Top of Raw data

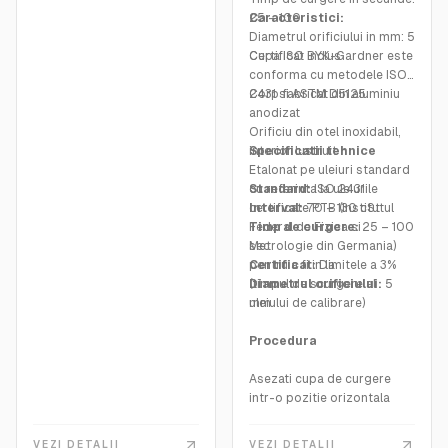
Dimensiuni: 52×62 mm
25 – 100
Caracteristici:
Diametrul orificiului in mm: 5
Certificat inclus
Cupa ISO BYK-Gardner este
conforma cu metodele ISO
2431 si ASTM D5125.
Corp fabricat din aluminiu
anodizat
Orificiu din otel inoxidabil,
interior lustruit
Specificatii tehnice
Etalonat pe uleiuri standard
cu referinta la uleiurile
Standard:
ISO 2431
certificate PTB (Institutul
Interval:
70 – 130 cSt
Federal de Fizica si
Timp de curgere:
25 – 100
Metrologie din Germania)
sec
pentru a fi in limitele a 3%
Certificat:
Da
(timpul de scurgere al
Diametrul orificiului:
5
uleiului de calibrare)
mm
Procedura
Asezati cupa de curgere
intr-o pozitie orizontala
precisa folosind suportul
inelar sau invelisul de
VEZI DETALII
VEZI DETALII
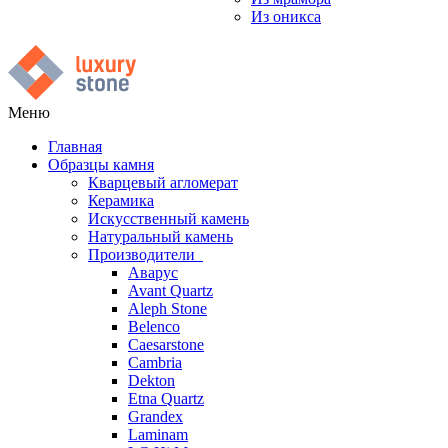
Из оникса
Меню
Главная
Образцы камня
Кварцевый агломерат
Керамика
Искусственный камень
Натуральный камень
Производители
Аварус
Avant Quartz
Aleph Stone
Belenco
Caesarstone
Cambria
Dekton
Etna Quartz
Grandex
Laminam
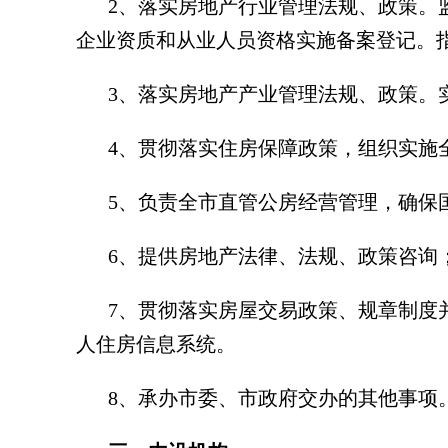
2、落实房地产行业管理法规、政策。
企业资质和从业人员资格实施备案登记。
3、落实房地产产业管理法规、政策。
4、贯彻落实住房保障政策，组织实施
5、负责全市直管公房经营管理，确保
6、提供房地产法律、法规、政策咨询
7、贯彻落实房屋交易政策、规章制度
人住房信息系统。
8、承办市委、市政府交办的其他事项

Bottom of Raw data
Top of Raw data

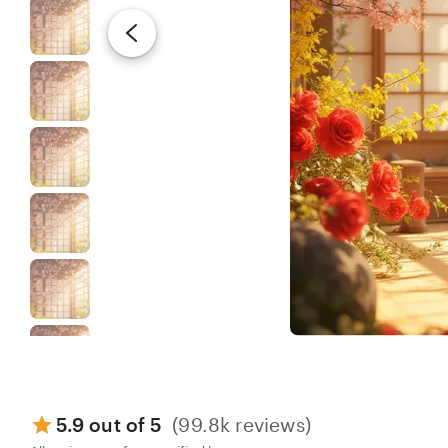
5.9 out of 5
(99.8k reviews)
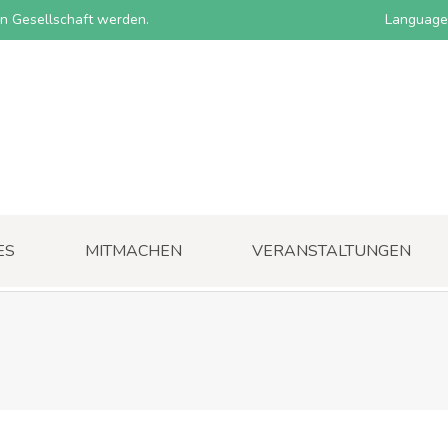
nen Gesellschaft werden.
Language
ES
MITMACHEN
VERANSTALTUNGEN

Bottom of Raw data

§ Aim of the task: Line tally for "камень": say how many lines of the records above contain it, and give nothing but the number.

§ Response to the task: 2